A SAS customer asked how to simulate data from a three-parameter lognormal distribution as specified in the PROC UNIVARIATE documentation. In particular, he wanted to incorporate a threshold parameter into the simulation.
Simulating lognormal data is easy if you remember an important fact: if X is lognormally distributed, then Y=log(X) is normally distributed. The converse is also true: If Y is normally distributed, then X=exp(Y) is lognormally distributed. Consequently, to simulate lognormal data you can simulate Y from the normal distribution and exponentiate it to get X, which is lognormally distributed by definition. If you want, you can add a threshold parameter to ensure that all values are greater than the threshold.
Simulate a sample from a two-parameter lognormal distribution
To reiterate: if Y ~ N(μ, σ) is normally distributed with location parameter μ and scale parameter σ, then X = exp(Y) is lognormally distributed with log-location parameter μ and log-scale parameter σ. Different authors use different names for the μ and σ parameters. The PROC UNIVARIATE documentation uses the symbol ζ (zeta) instead of μ, and it calls ζ a scale parameter. Hence, I will use the symbol ζ, too. I have previously written about the relationship between the two lognormal parameters and the mean and variance of the lognormal distribution.

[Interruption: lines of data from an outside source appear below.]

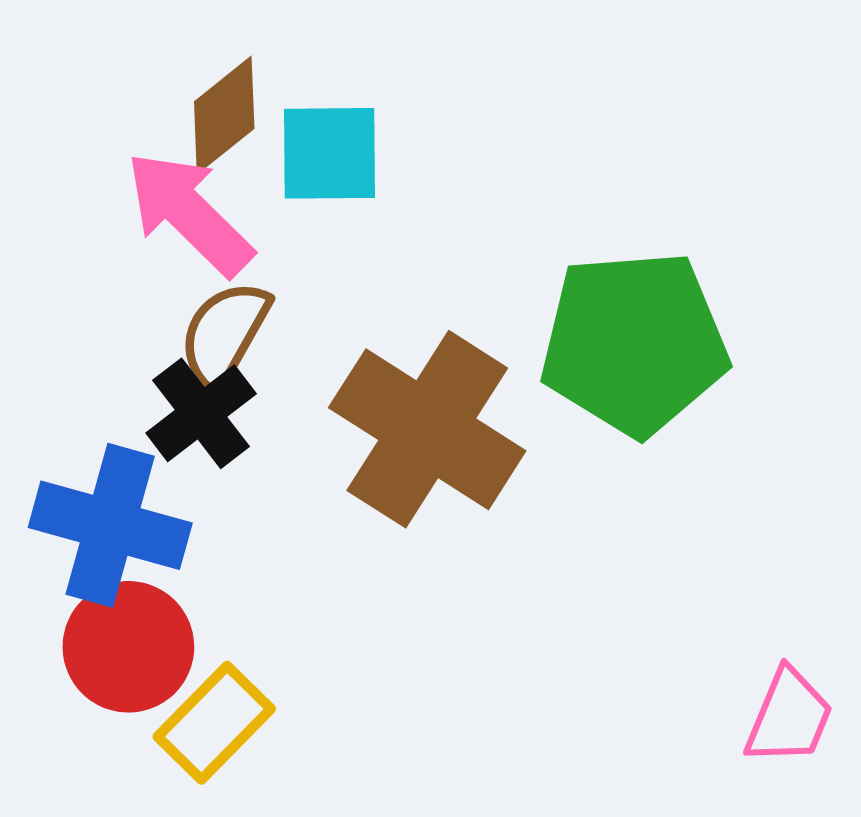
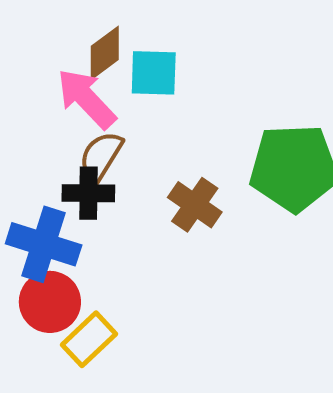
black cross: (201, 413) -> (88, 193), turned 36
brown cross: (427, 429) -> (195, 205), size x0.6

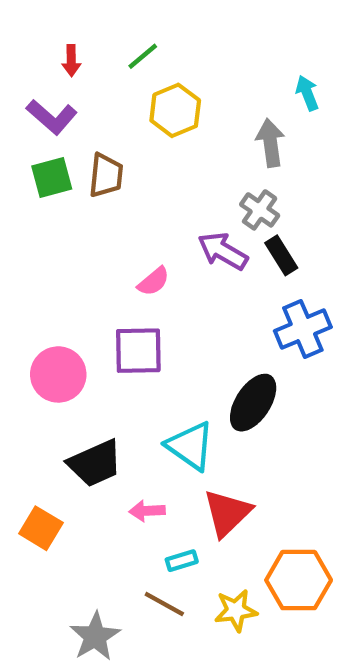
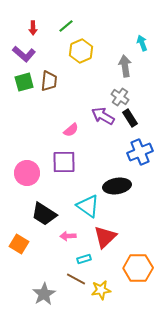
black ellipse: (253, 403) -> (117, 186), turned 48
black trapezoid: (95, 463) -> (44, 214), turned 56
yellow star: (236, 610) -> (101, 290), moved

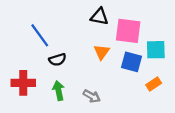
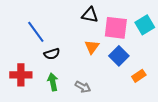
cyan square: (156, 50) -> (145, 25), moved, turned -30
blue square: (131, 62) -> (119, 56), turned 30

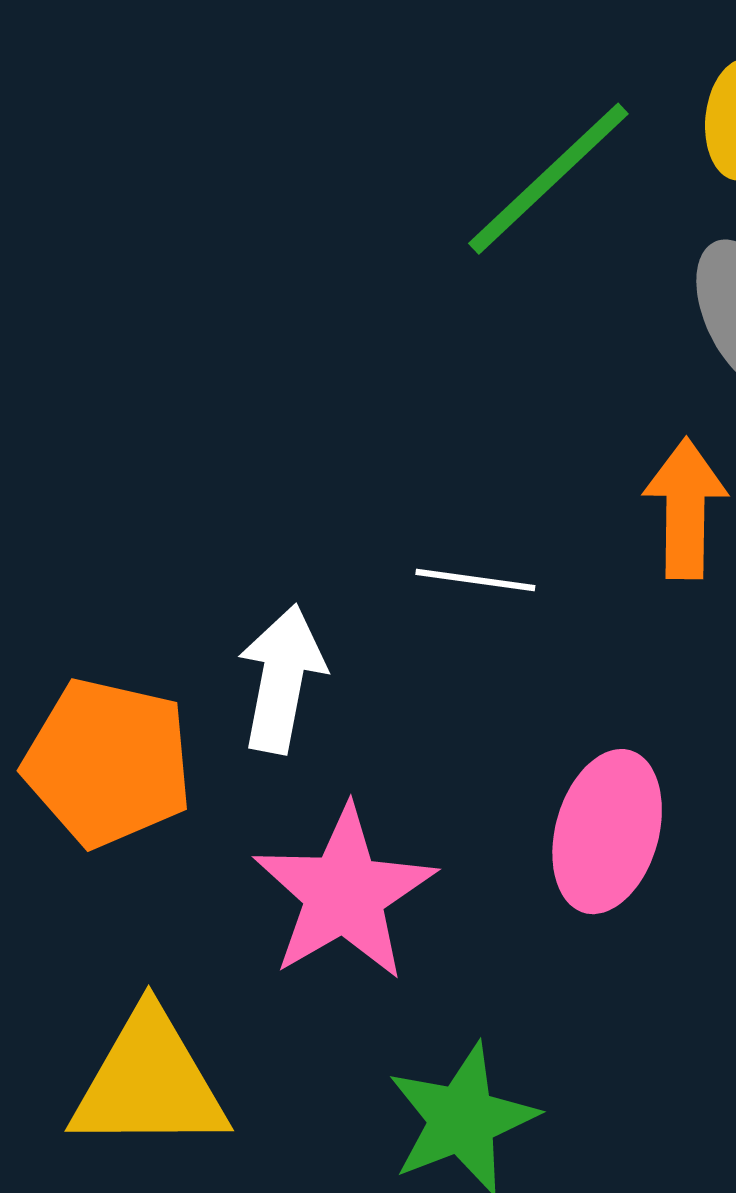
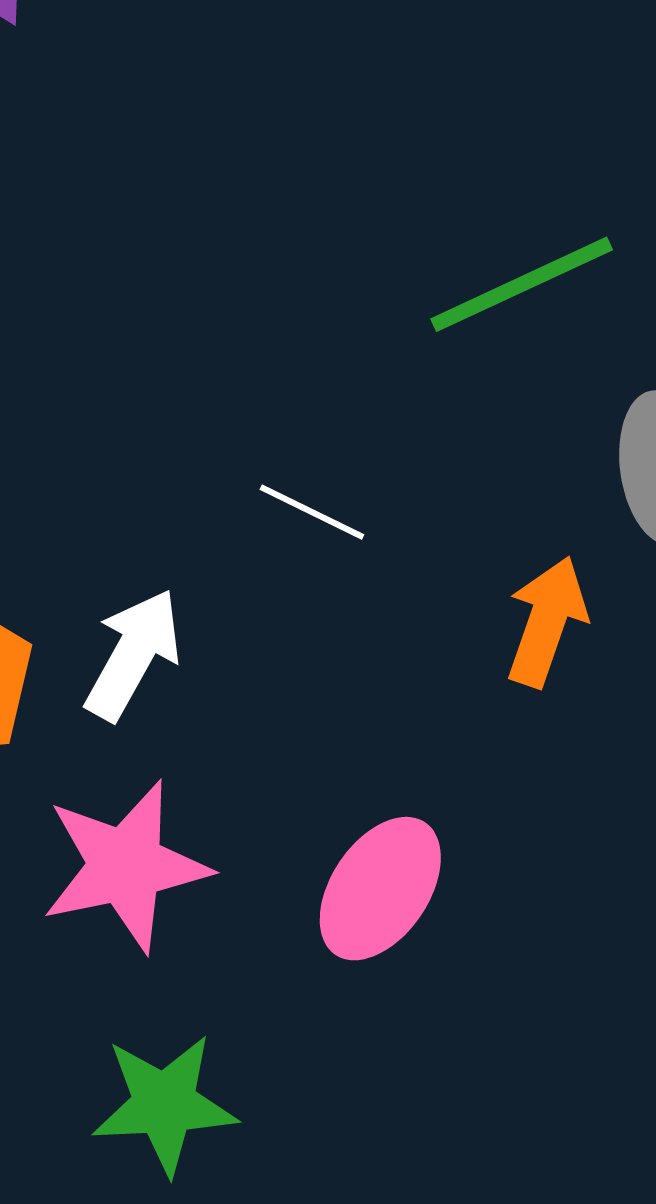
white line: (475, 580) -> (312, 512), moved

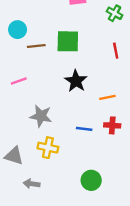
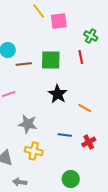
red line: (116, 51) -> (81, 57), moved
orange line: (107, 97) -> (85, 108), turned 40
red cross: (112, 125) -> (89, 142), moved, turned -32

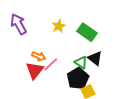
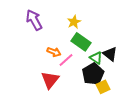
green rectangle: (87, 32) -> (81, 42), moved
red triangle: (35, 70) -> (50, 80), moved

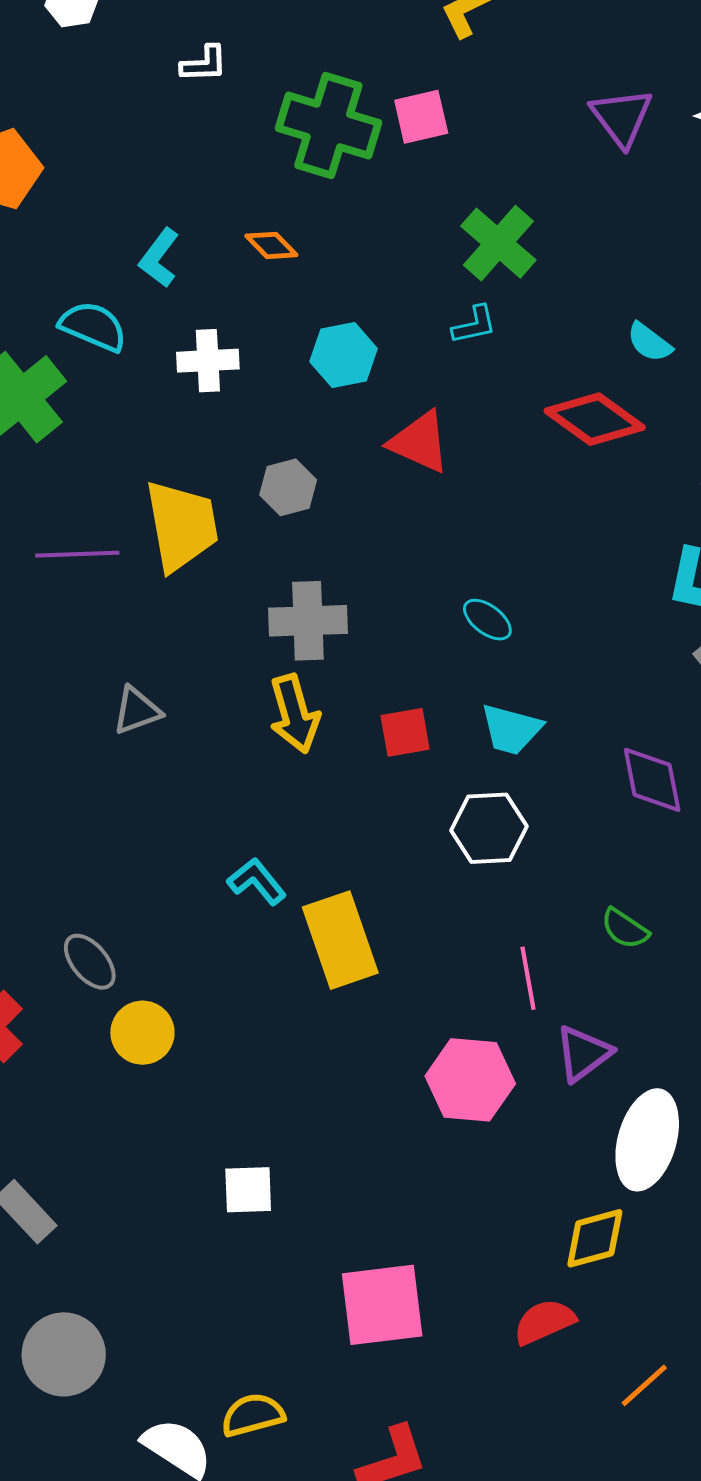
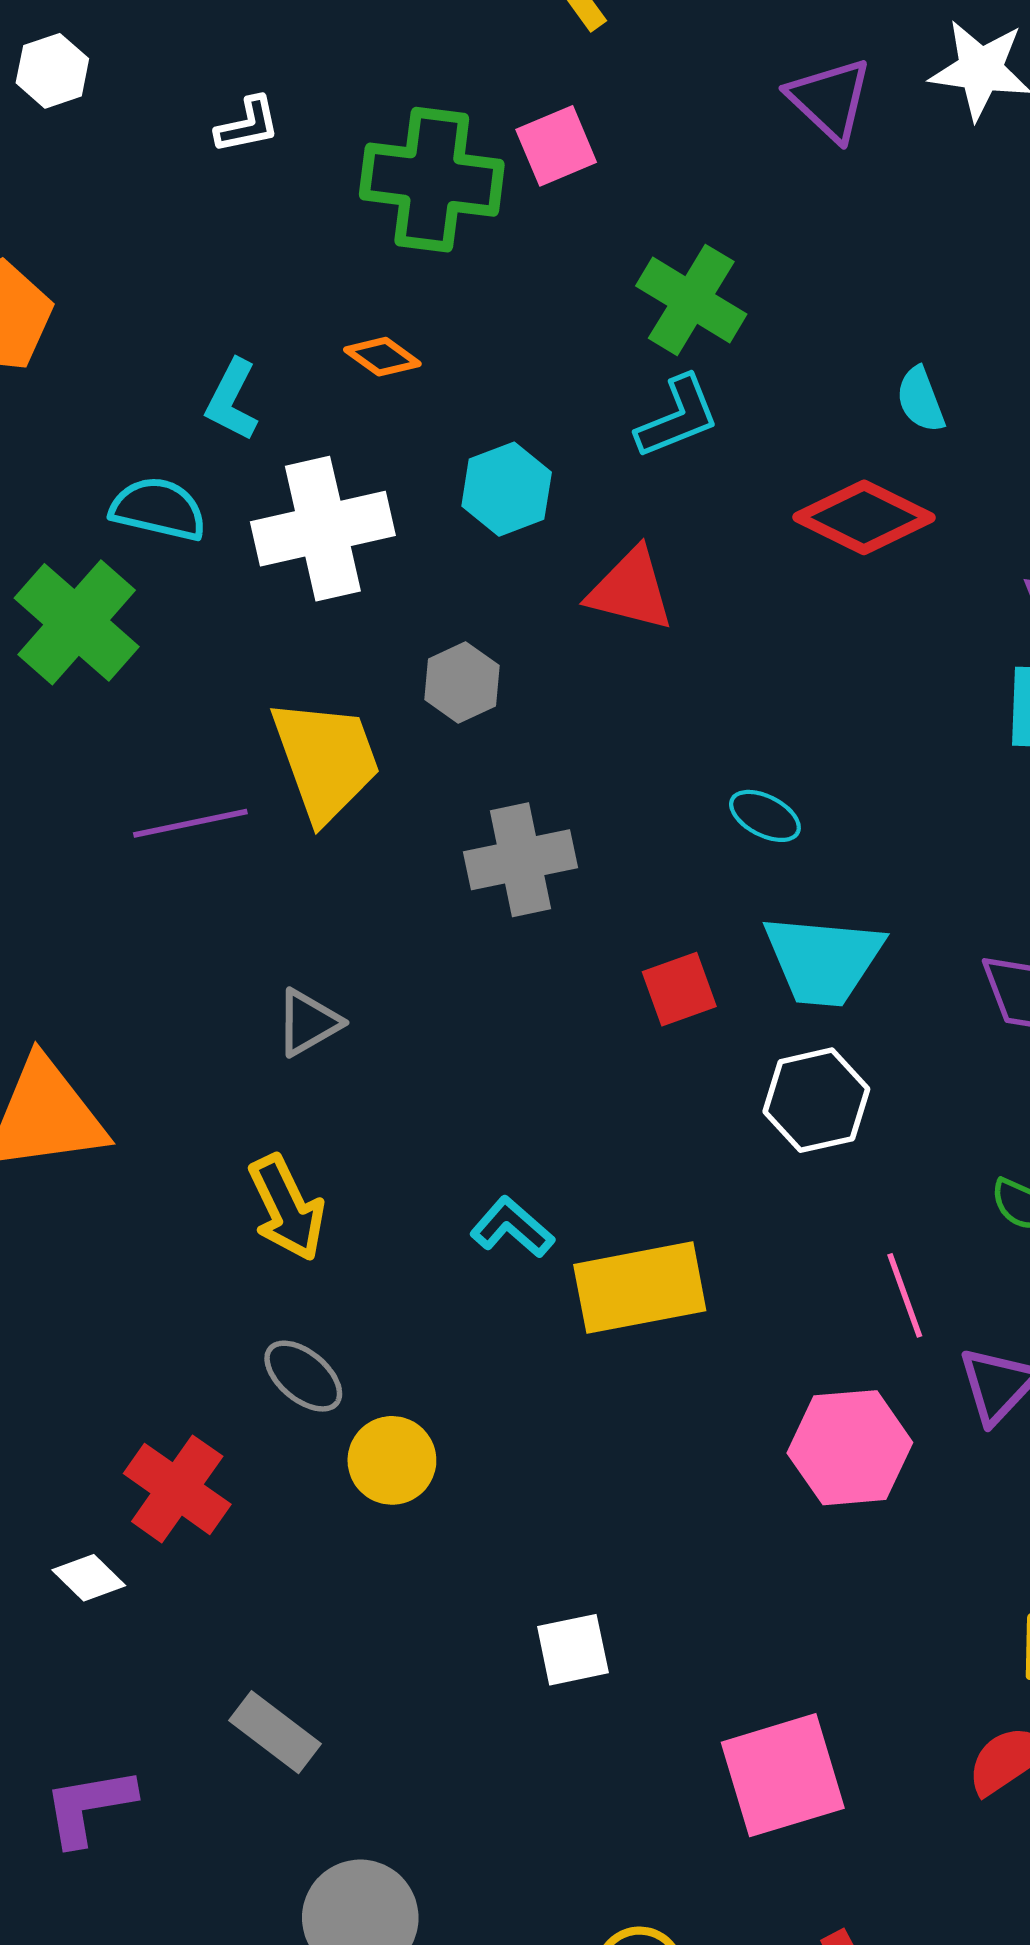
cyan L-shape: (474, 325) -> (678, 417), size x1.4
cyan semicircle: (649, 342) -> (921, 400), turned 42
white cross: (208, 361) -> (323, 529), size x1.6
yellow arrow: (294, 714) -> (287, 1208), moved
cyan trapezoid: (511, 729) -> (823, 960), size x1.4
yellow rectangle: (340, 940) -> (640, 1288), turned -72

Regardless of what name and symbol you use, you can use the definition to simulate lognormal data. The following SAS DATA set simulates one sample of size 1000 from a lognormal distribution with parameters ζ=2 and σ=0.5. PROC UNIVARIATE then fits a two-parameter lognormal distribution to the simulated data. The maximum likelihood estimates for the sample are 2.01 and 0.49, so the estimates from the simulated data are very close to the parameter values:
ods graphics/reset; %let N = 1000; /* sample size */ data LN1; call streaminit(98765); sigma = 0.5; /* shape or log-scale parameter */ zeta = 2; /* scale or log-location parameter */ do i = 1 to &N; Y = rand("Normal", zeta, sigma); /* Y ~ N(zeta, sigma) */ X = exp(Y); /* X ~ LogN(zeta, sigma) */ output; end; keep X; run; proc univariate data=LN1; /* visualize simulated data and check fit */ histogram X / lognormal endpoints=(0 to 50 by 5) odstitle="Simulated Lognormal Data (zeta=2, sigma=0.5)"; run;
Simulate many samples from a three-parameter lognormal distribution
You can modify the previous program to simulate from a lognormal distribution that has a threshold parameter. You simply add the threshold value to the exp(Y) value, like this: X = theta + exp(Y). Because exp(Y) is always positive, X is always greater than theta, which is the threshold value.
In Monte Carlo simulation studies, you often want to investigate the sampling distribution of the model parameter estimates. That is, you want to generate many samples from the same model and see how the estimates differ across the random samples. The following DATA step simulates 500 random samples from the three-parameter lognormal distribution with threshold value 10. You can analyze all the samples with one call to PROC UNIVARIATE that uses the BY statement to identify each sample. This is the efficient way to perform Monte Carlo simulation studies in SAS.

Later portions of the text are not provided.